What you should do » Each line of the listing below that includes "Isolon" must be copied.

------ Exercise data

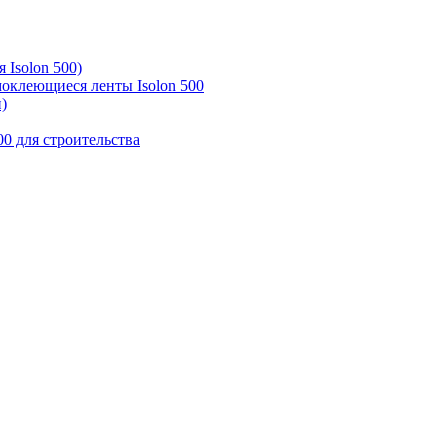
 Isolon 500)
моклеющиеся ленты Isolon 500
)
00 для строительства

------------

Solution to this problem »
 Isolon 500)
моклеющиеся ленты Isolon 500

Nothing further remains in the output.